NVIDIA has just announced optimizations across all of its platforms to accelerate Meta Llama 3, Meta's latest-generation large language model (LLM).
The new Llama 3 model combined with NVIDIA accelerated computing provides developers, researchers, and businesses with innovation across various applications. Meta engineers trained their new Llama 3 on a computing cluster featuring 24,576 NVIDIA H100 AI GPUs linked through the NVIDIA Quantum-2 InfiniBand network; with support from NVIDIA, Meta tuned its network, software, and model architectures for its flagship Llama 3 LLM.

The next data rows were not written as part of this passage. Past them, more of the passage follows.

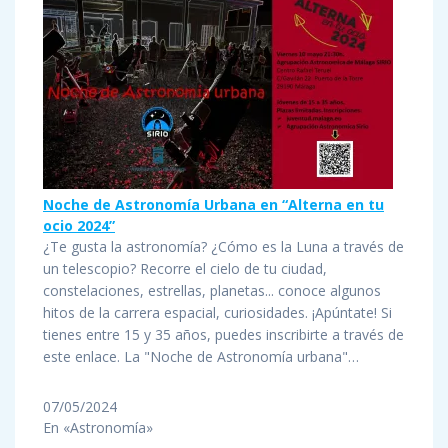
Noche de Astronomía Urbana en “Alterna en tu
ocio 2024”
¿Te gusta la astronomía? ¿Cómo es la Luna a través de
un telescopio? Recorre el cielo de tu ciudad,
constelaciones, estrellas, planetas... conoce algunos
hitos de la carrera espacial, curiosidades. ¡Apúntate! Si
tienes entre 15 y 35 años, puedes inscribirte a través de
este enlace. La "Noche de Astronomía urbana"…
07/05/2024
En «Astronomía»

To further advance the state-of-the-art generative AI, Meta recently described plans to scale its AI GPU infrastructure to an astonishing 350,000 NVIDIA H100 AI GPUs. That's a lot of AI computing power, a ton of silicon, probably a city's worth of power, and an incredible sum of money on AI GPUs ordered by Meta from NVIDIA.
- Read more: Meta orders NVIDIA's next-gen Blackwell B200 AI GPUs, shipments later this year
- Read more: Meta's long-term vision for AGI involves 600,000 x NVIDIA H100-equivalent AI GPUs
NVIDIA has said that versions of Meta's new Llama 3, accelerated on NVIDIA AI GPUs, are now available for use in the cloud, data center, edge, and PC. From your own browser, you can test Llama 3 right here, packaged as an NVIDIA NIM microserver with a standard application programming interface that can be deployed anywhere.
NVIDIA explains on its website: "Best practices in deploying an LLM for a chatbot involves a balance of low latency, good reading speed and optimal GPU use to reduce costs. Such a service needs to deliver tokens - the rough equivalent of words to an LLM - at about twice a user's reading speed which is about 10 tokens/second. Applying these metrics, a single NVIDIA H200 Tensor Core GPU generated about 3,000 tokens/second - enough to serve about 300 simultaneous users - in an initial test using the version of Llama 3 with 70 billion parameters. That means a single NVIDIA HGX server with eight H200 GPUs could deliver 24,000 tokens/second, further optimizing costs by supporting more than 2,400 users at the same time".